◆ DESCRIPTION OF THE TASK
Your answer should be every line below that includes the word "Saber".
* * * * *
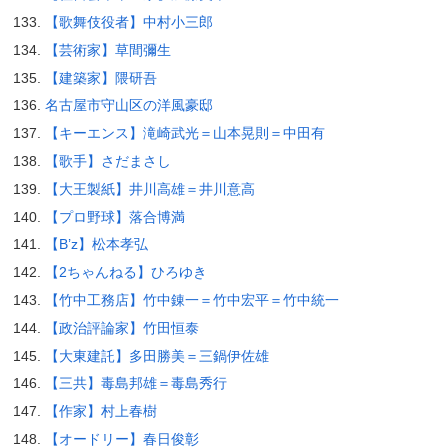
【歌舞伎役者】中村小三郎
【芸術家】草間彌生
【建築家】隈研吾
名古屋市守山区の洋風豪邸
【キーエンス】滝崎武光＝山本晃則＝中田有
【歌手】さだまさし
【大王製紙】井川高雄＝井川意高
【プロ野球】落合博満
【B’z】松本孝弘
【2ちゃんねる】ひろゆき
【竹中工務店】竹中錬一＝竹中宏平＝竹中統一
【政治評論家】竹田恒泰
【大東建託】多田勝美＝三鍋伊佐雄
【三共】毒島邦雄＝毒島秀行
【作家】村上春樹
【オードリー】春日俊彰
* * * * *
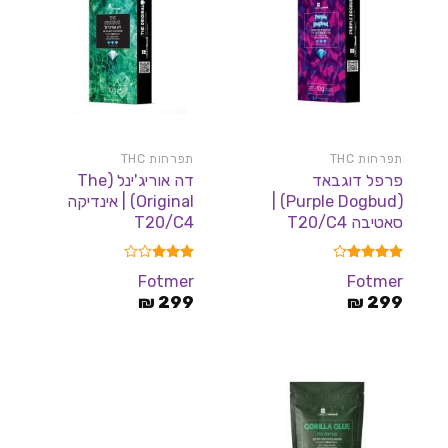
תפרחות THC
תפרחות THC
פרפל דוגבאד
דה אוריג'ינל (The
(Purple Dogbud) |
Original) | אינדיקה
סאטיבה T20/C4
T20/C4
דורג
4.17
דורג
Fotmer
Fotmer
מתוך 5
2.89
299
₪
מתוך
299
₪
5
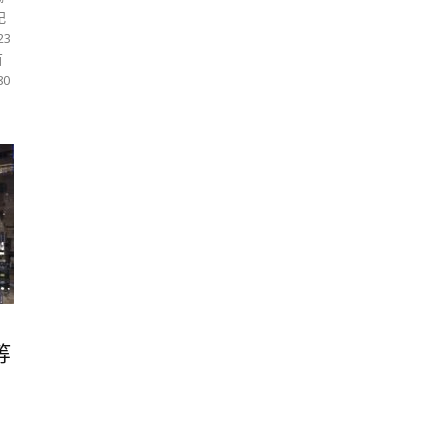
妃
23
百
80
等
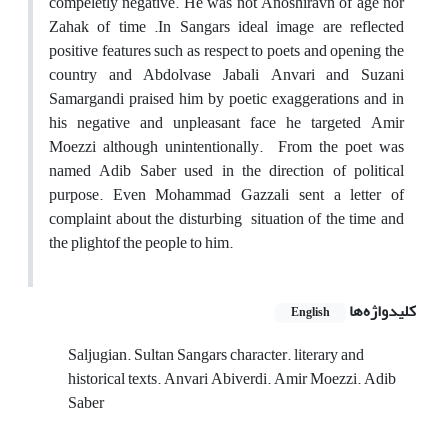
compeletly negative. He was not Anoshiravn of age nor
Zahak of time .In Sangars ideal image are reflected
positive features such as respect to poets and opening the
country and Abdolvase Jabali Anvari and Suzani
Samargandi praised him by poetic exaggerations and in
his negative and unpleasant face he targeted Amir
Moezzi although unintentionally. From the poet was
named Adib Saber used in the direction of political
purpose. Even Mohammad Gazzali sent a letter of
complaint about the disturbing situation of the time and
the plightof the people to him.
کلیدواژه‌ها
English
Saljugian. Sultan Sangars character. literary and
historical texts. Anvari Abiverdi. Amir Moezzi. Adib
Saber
* * * * *
◆ ANSWER FOR THE TASK
named Adib Saber used in the direction of political
Saber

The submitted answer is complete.